Here are some of the major firms that cut guidance.  (Zacks confirms that many more firms are cutting guidance in Q2 earnings season than Q1.) Keep in mind that companies like to raise guidance during the course of a year,  which has been the norm since mid-2009. So this raft of cuts by big companies is extremely significant.

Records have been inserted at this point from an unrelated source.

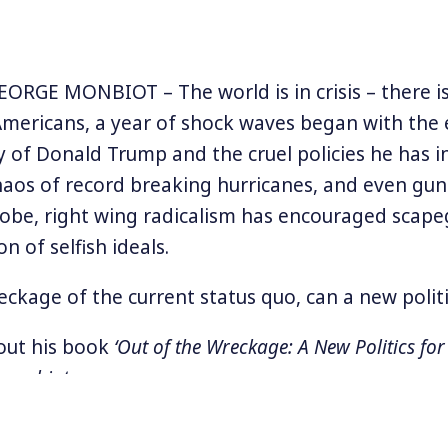
RGE MONBIOT – The world is in crisis – there i
 Americans, a year of shock waves began with the 
y of Donald Trump and the cruel policies he has in
haos of record breaking hurricanes, and even gun 
obe, right wing radicalism has encouraged scap
on of selfish ideals.
eckage of the current status quo, can a new poli
out his book
‘Out of the Wreckage: A New Politics for
monbiot.com
.
he Extended version of this interview, available only t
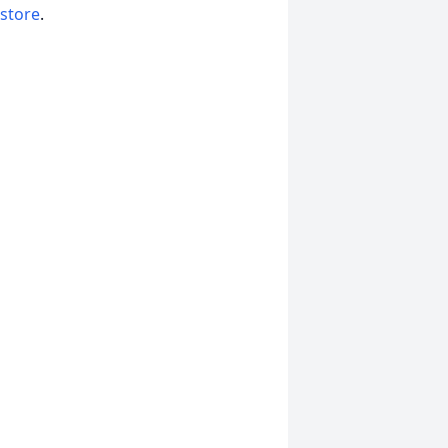
 store
.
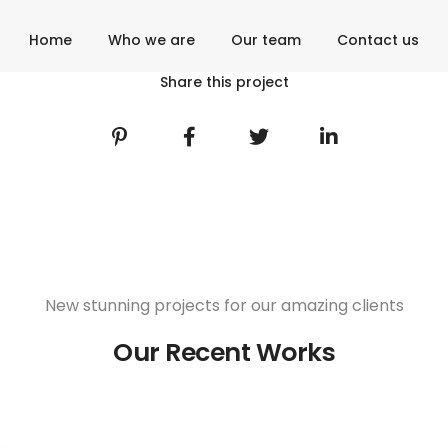
Home
Who we are
Our team
Contact us
Share this project
New stunning projects for our amazing clients
Our Recent Works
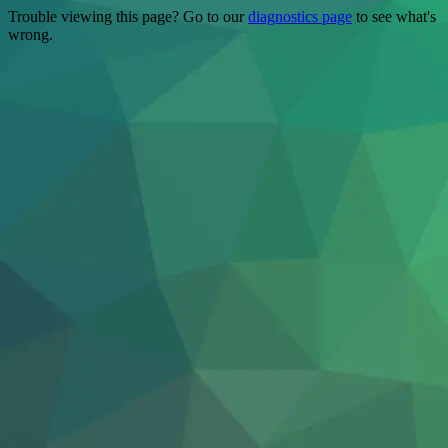
Trouble viewing this page? Go to our
diagnostics page
to see what's
wrong.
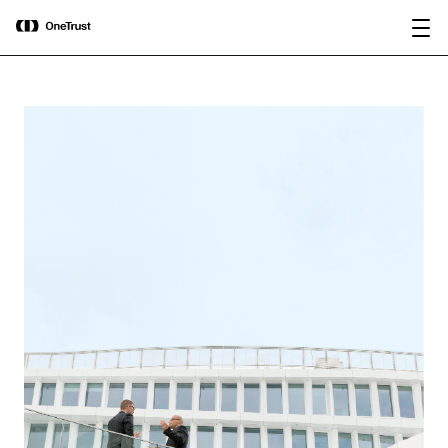
main
OneTrust Named a Visionary in the
Download the
content
2026 Gartner® Magic Quadrant™ for
report
AI Governance Platforms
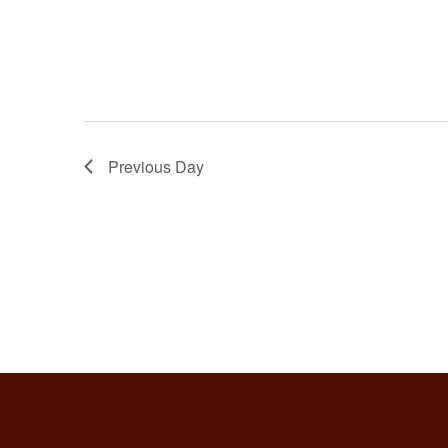
Previous Day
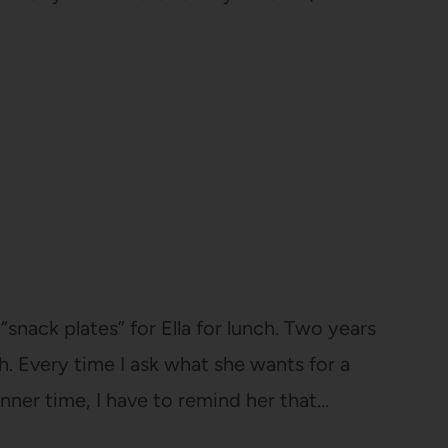
snack plates” for Ella for lunch. Two years
th. Every time I ask what she wants for a
inner time, I have to remind her that…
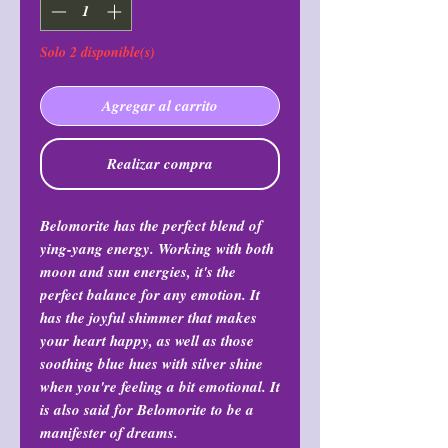
Solo 2 disponible(s)
Agregar al carrito
Realizar compra
Belomorite has the perfect blend of
ying-yang energy. Working with both
moon and sun energies, it's the
perfect balance for any emotion. It
has the joyful shimmer that makes
your heart happy, as well as those
soothing blue hues with silver shine
when you're feeling a bit emotional. It
is also said for Belomorite to be a
manifester of dreams.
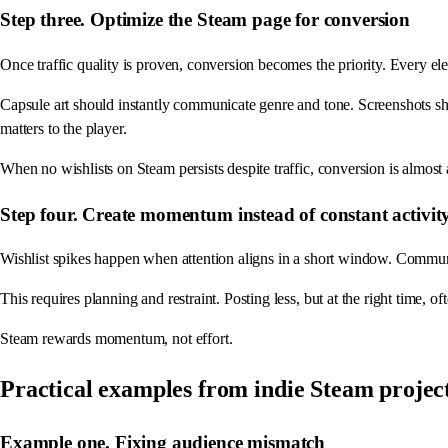
Step three. Optimize the Steam page for conversion
Once traffic quality is proven, conversion becomes the priority. Every el
Capsule art should instantly communicate genre and tone. Screenshots s
matters to the player.
When no wishlists on Steam persists despite traffic, conversion is almost
Step four. Create momentum instead of constant activit
Wishlist spikes happen when attention aligns in a short window. Communit
This requires planning and restraint. Posting less, but at the right time, 
Steam rewards momentum, not effort.
Practical examples from indie Steam projec
Example one. Fixing audience mismatch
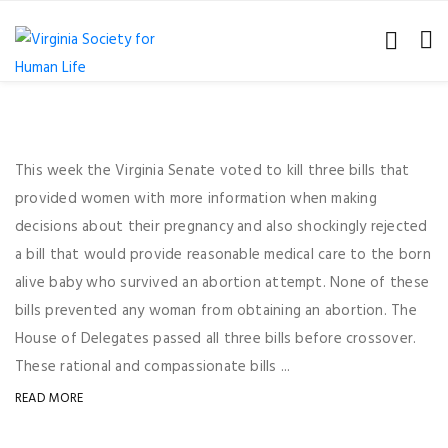
This week the Virginia Senate voted to kill three bills that
provided women with more information when making
decisions about their pregnancy and also shockingly rejected
a bill that would provide reasonable medical care to the born
alive baby who survived an abortion attempt. None of these
bills prevented any woman from obtaining an abortion. The
House of Delegates passed all three bills before crossover.
These rational and compassionate bills ...
READ MORE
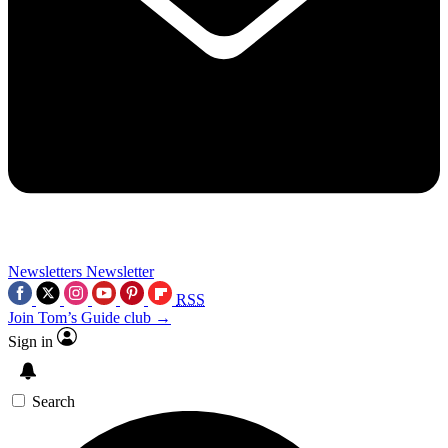
Newsletters
Newsletter
RSS
Join Tom’s Guide club →
Sign in
Search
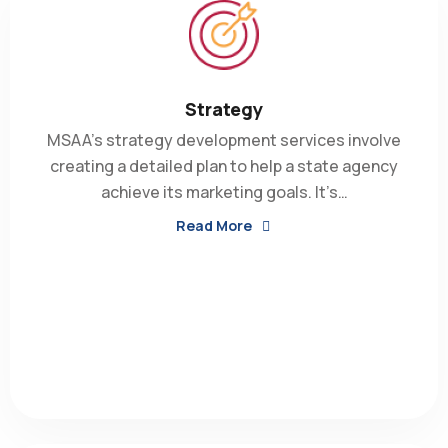
Strategy
MSAA’s strategy development services involve
creating a detailed plan to help a state agency
achieve its marketing goals. It’s…
Read More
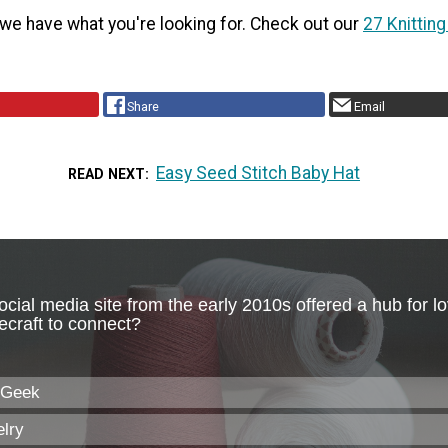
 have what you're looking for. Check out our
27 Knitting
Share
Email
Easy Seed Stitch Baby Hat
READ NEXT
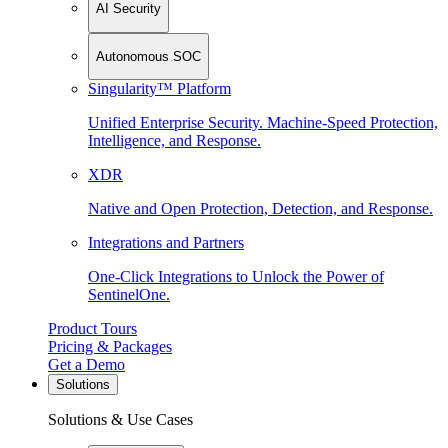
AI Security
Autonomous SOC
Singularity™ Platform
Unified Enterprise Security. Machine-Speed Protection,
Intelligence, and Response.
XDR
Native and Open Protection, Detection, and Response.
Integrations and Partners
One-Click Integrations to Unlock the Power of
SentinelOne.
Product Tours
Pricing & Packages
Get a Demo
Solutions
Solutions & Use Cases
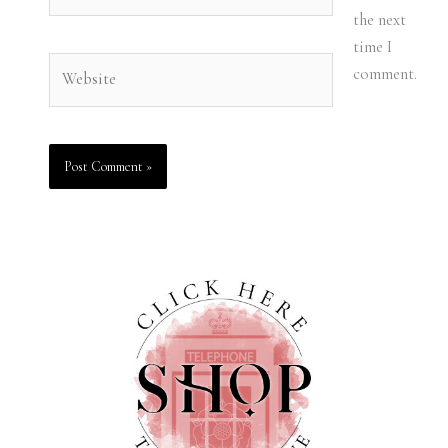
the next
time I
Website
comment.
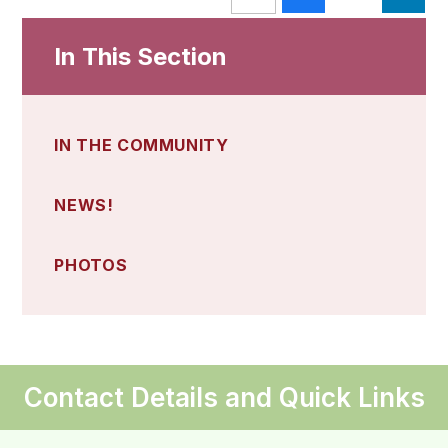
In This Section
IN THE COMMUNITY
NEWS!
PHOTOS
Contact Details and Quick Links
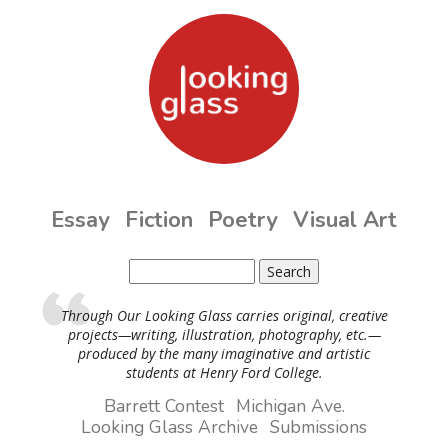
Skip to main content
Essay
Fiction
Poetry
Visual Art
Search
Search form
Through Our Looking Glass carries original, creative
projects—writing, illustration, photography, etc.—
produced by the many imaginative and artistic
students at Henry Ford College.
Barrett Contest
Michigan Ave.
Looking Glass Archive
Submissions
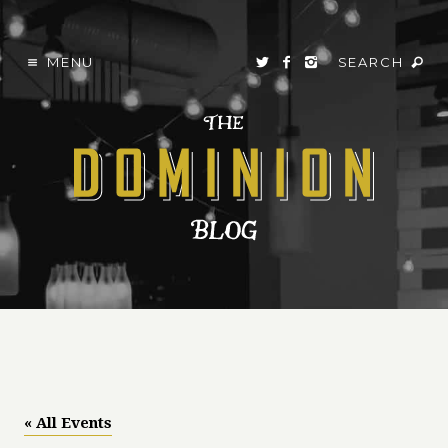
MENU
SEARCH
« All Events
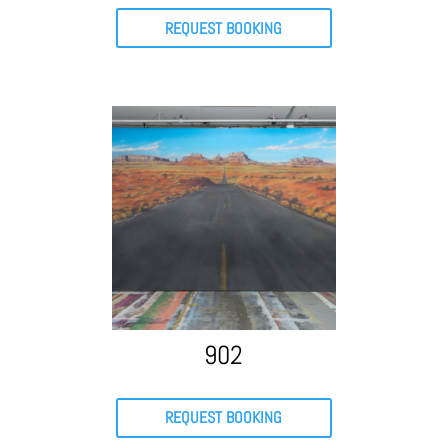
REQUEST BOOKING
902
REQUEST BOOKING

  • Cummins Engine, a high quality company with significant emerging market exposure, slashed 2012 revenue guidance about 12%.
  • Chip makers Intel and AMD both cut revenue guidance, and AMD had a big earnings miss.
  • Coca-Cola‘s unit growth was weak due to slowing demand in Japan, China and Brazil.
  • Johnson Controls (auto parts and building controls) had a big miss.
  • Dow Chemical, which has broad global exposure, missed estimates and slashed guidance.  (DuPont, by contrast, largely maintained guidance while warning about soft demand.)
  • Texas Instruments issued weak guidance because “the global economic environment is causing both [customers and distributors] to become increasingly cautious in placing new orders.”
  • Yum Brands, one of the most leveraged U.S. plays on Chinese consumers (they love the Colonel’s chicken), reported weak results.
  • UPS cut guidance as international business was flat-to-down on a unit basis, before currency.
  • ITW and Eaton, diversified industrial firms cut guidance, partly on weak foreign demand.
  • Ford cut guidance on weakness in South America, Europe and Asia.  The company said it needs to slash capacity in Europe.
  • Flextronics, a contract manufacturer that assembles electronic devices for other companies, said demand is soft and weakened late in the quarter.
  • Mettler Toledo, which makes scales and other instruments, cut guidance and thinks local currency revenue growth will be about 4% not  6.5%.
  • 3M, widely considered a global industrial bellwether, maintained earnings guidance but cut unit growth guidance.
  • Auto parts maker Borg Warner, with high exposure to Europe and Asia, cut guidance significantly.
  • United Technologies cut revenue guidance about 5%.
  • Starbucks cut guidance on weaker trends in the U.S. and overseas.
  • Las Vegas Sands, which operates gigantic casinos in Macau and Singapore, cut guidance.

The Cuts Will Keep on Coming

In our experience when macro conditions deteriorate companies usually don’t cut guidance enough the first time.  (Financial psychologists call this “anchoring” – people tend to be “anchored” to their old estimates and change them slowly.)  So I expect estimates to keep coming down for the next couple of months.  Because much of the global economy takes August off, September comprises far more than 33% of Q3 business activity.  Therefore we expect many negative preannouncements in the second half of September and early October.  If this occurs, investors will start to worry about profits in 2013, the year of the fiscal cliff – will they be $110 or $100 or $90?

Weaker Profits Means Fewer Jobs

Companies will respond to “weak macro” by restraining capital spending, hiring fewer people, and trimming payrolls.  Europe, in particular, is in for a major round of layoffs.  The fiscal cliff is an extra reason for caution, particularly for defense contractors and their many suppliers in the industrial and technology sectors.